The $1.6 billion light rail line will run about 16 miles from downtown Minneapolis through St. Louis Park, Hopkins, Minnetonka and Eden Prairie.
The approved plan calls for the proposed light rail to run in two shallow tunnels through the Kenliworth recreation area of Minneapolis. The light-rail trains will emerge from the tunnels for about 20 seconds on a new bridge over the channel between Cedar Lake and Lake of the Isles.
Last week, leaders from the affected communities voted in favor of the tunnel plan, despite opposition from Minneapolis Mayor Betsy Hodges. On Tuesday, Gov. Mark Dayton said although the plan is flawed, it's the "only option" for the light rail to move forward, according to the Star Tribune.

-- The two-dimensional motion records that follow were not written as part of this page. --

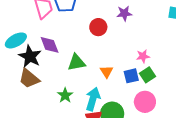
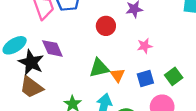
pink star: (143, 56) -> (145, 46), moved
green triangle: (76, 63) -> (99, 68), moved
green square: (147, 75) -> (174, 76), moved

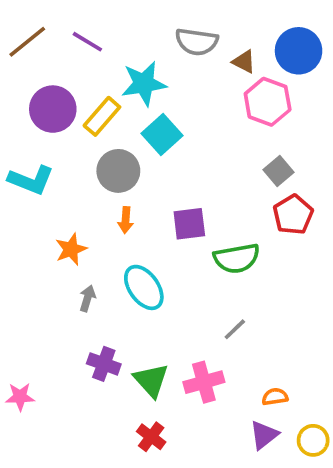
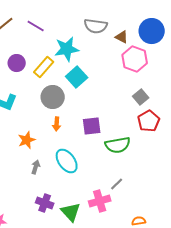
purple circle: (53, 109) -> (17, 63), size x0.7
pink cross: (204, 382) -> (100, 201), moved

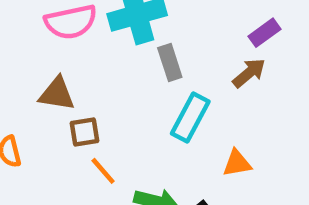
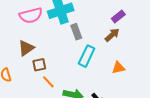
brown triangle: (57, 94) -> (26, 48), turned -42
orange triangle: (237, 163) -> (118, 68), moved

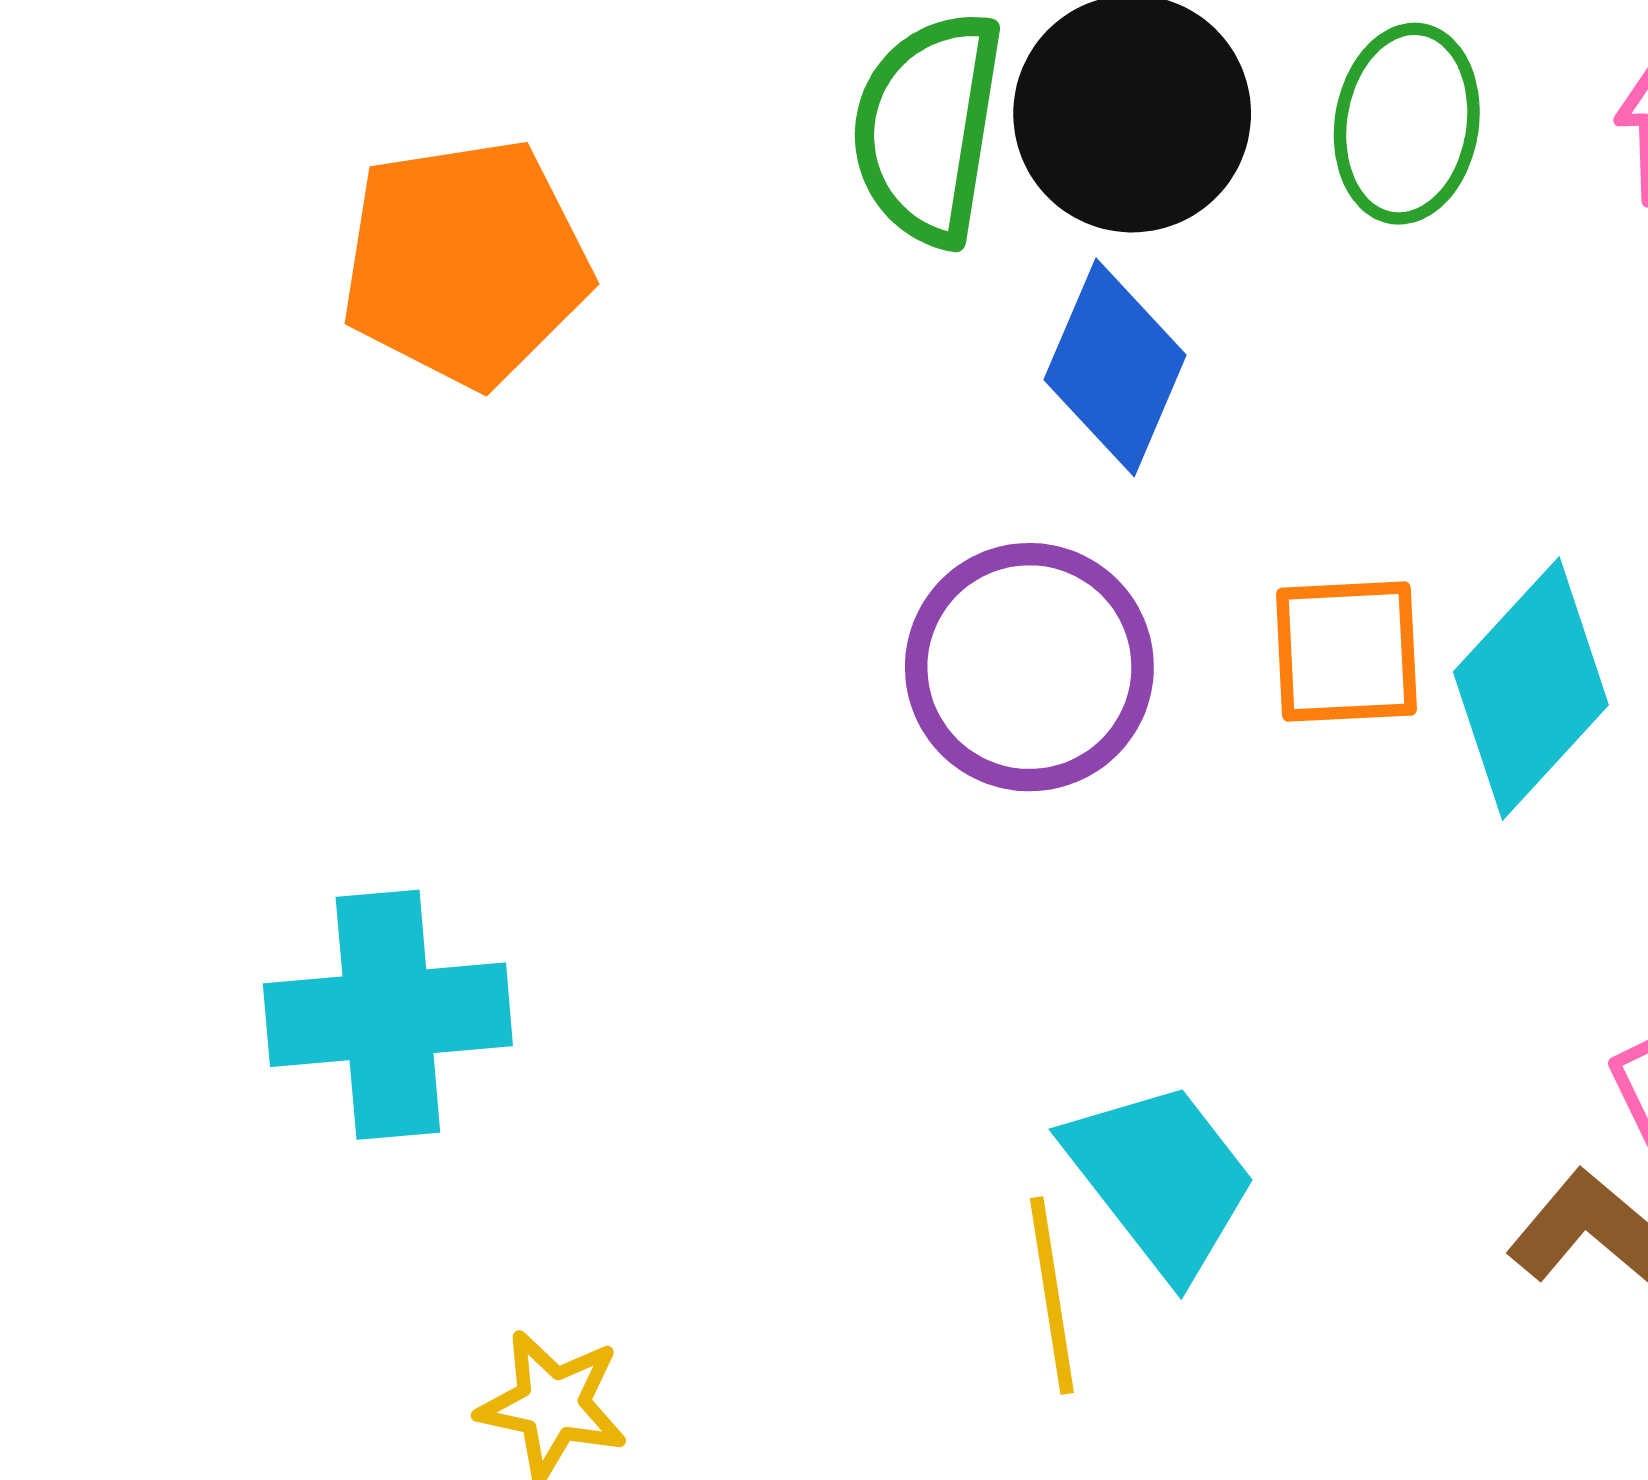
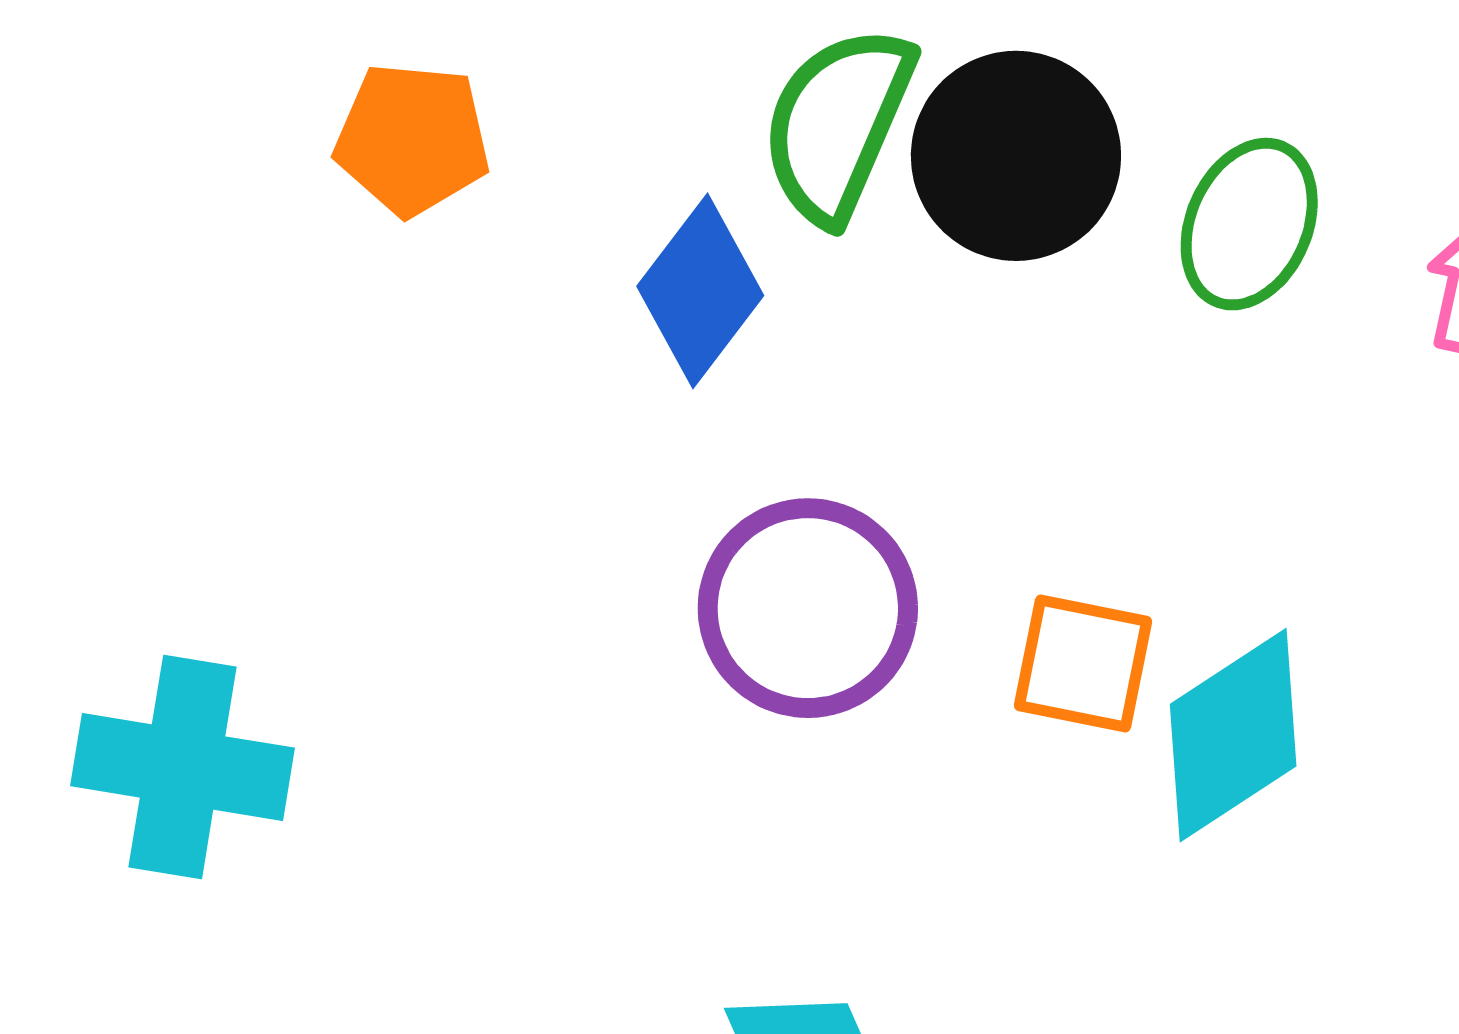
orange pentagon: (466, 263) -> (412, 139), size x0.7
blue diamond: (1115, 367) -> (700, 291), moved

“There does not appear to be any other viable alternative to what the council will be considering,” Dayton told the newspaper. “It’s the only option for the line to go forward, and I support the line going forward."

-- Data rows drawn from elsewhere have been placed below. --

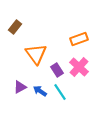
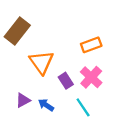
brown rectangle: (15, 27) -> (17, 31), size x1.6
cyan line: (60, 92) -> (83, 107), moved

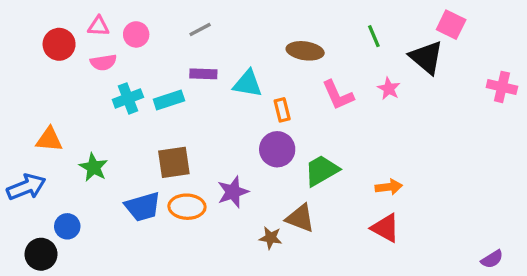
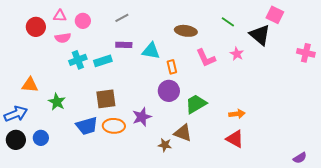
green line: (374, 36) -> (228, 22), turned -32
black circle: (41, 254) -> (16, 140), moved

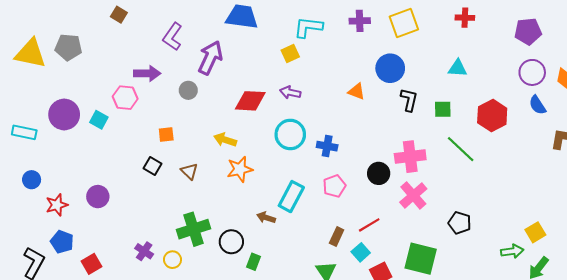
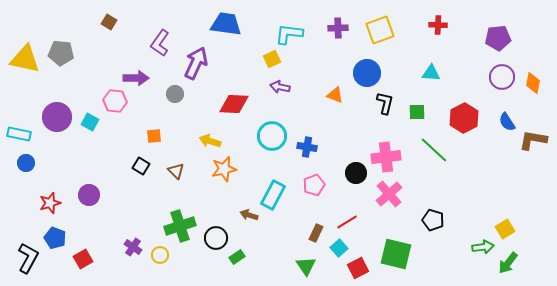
purple arrow: (290, 92) -> (280, 87), moved
blue semicircle: (537, 105) -> (507, 122), moved
blue circle: (32, 180) -> (26, 163), moved
green rectangle: (253, 262) -> (237, 257), turned 35

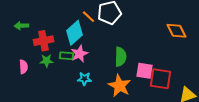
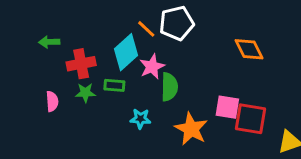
orange diamond: (176, 31) -> (249, 49), moved
pink star: (79, 54) -> (152, 67), moved
green semicircle: (120, 57) -> (169, 87), moved

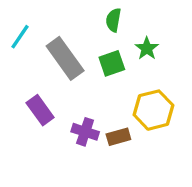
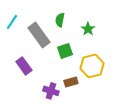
green semicircle: (113, 20) -> (60, 20), moved
green square: (112, 63) -> (65, 51), moved
purple cross: (85, 132) -> (51, 91), moved

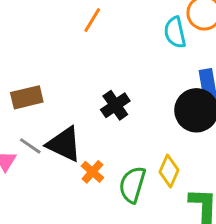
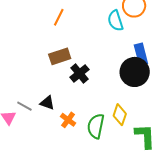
brown rectangle: (27, 97) -> (60, 56), moved
black triangle: (64, 144) -> (47, 103), size x0.6

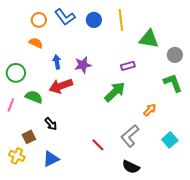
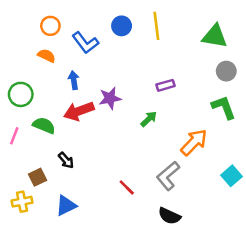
blue L-shape: (65, 17) -> (85, 43), moved
green triangle: (149, 39) -> (215, 36), moved
purple star: (83, 65) -> (110, 98), moved
green arrow: (115, 92) -> (149, 119), size x0.6
orange arrow: (150, 110) -> (194, 142), size x1.6
cyan square: (170, 140) -> (231, 176), moved
yellow cross: (17, 156) -> (22, 202), turned -35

Another option being pushed by Minneapolis officials was to reroute freight traffic through St. Louis Park, but that proposal was rejected.
One of the Met Council members who voted against the plan is Gary Cunningham, who is married to Mayor Hodges, MPR News reports. The other "no" vote came from Wendy Wulff of Lakeville, who said alternatives to the tunnel plan had not been given enough consideration, the Star Tribune reports.

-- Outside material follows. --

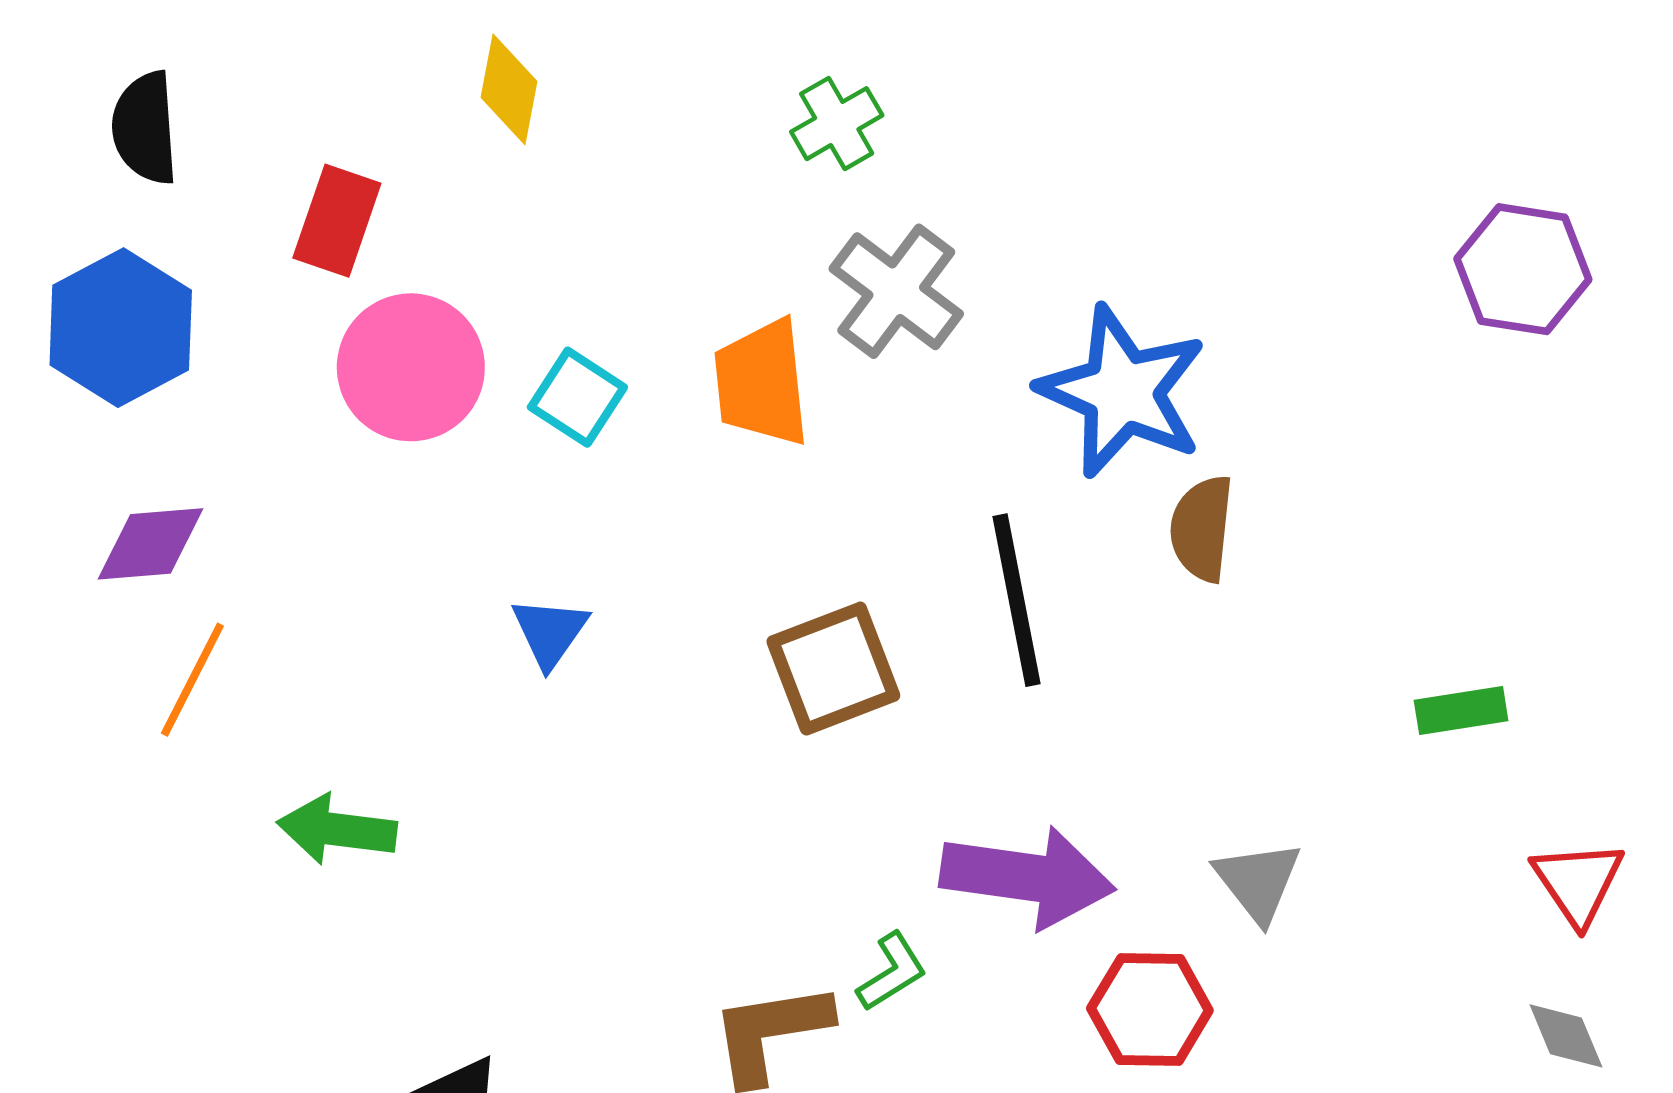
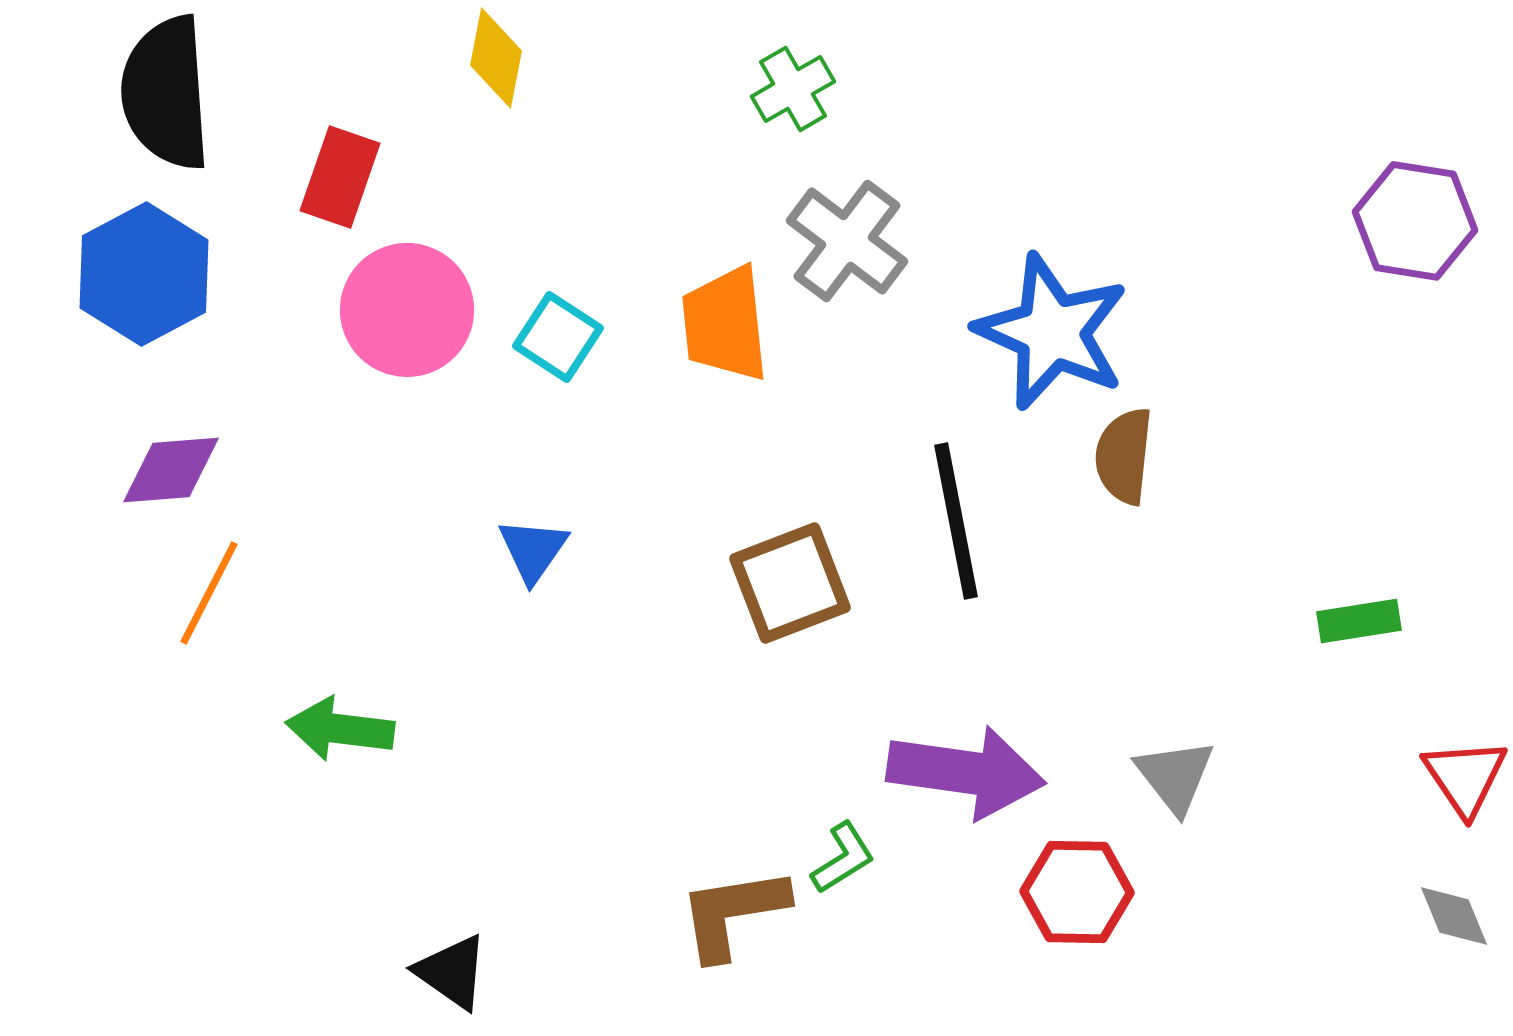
black semicircle: (145, 128) -> (166, 93), size x1.5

Disputes over the light rail have already cost the project millions of dollars and delayed the projected opening date by a year or more. Further delays could cause federal funding to disappear, Dayton told the Star Tribune. Hennepin County Commissioner Peter McLaughlin told MPR News that federal money would fund nearly half the proposed project.
Not all of Minneapolis is opposed to the tunnel option. On Tuesday, people living in North Minneapolis put pressure on Hodges to support the Southwest light-rail plan and avoid further delays, according to KSTP. North side residents say the light rail would give them more job opportunities by allowing them to travel outside of the city as well as bring development to their neighborhoods, KSTP says.
The next step forward is the "municipal consent" process, where Hennepin County and all five cities impacted by the light rail will have to agree on the plan by the end of June in order to stay on track. Given the opposition from Minneapolis, that city may decide to withhold its consent.
Residents of the Kenilworth neighborhood have said they would consider taking legal action to stop the shallow tunnel plan.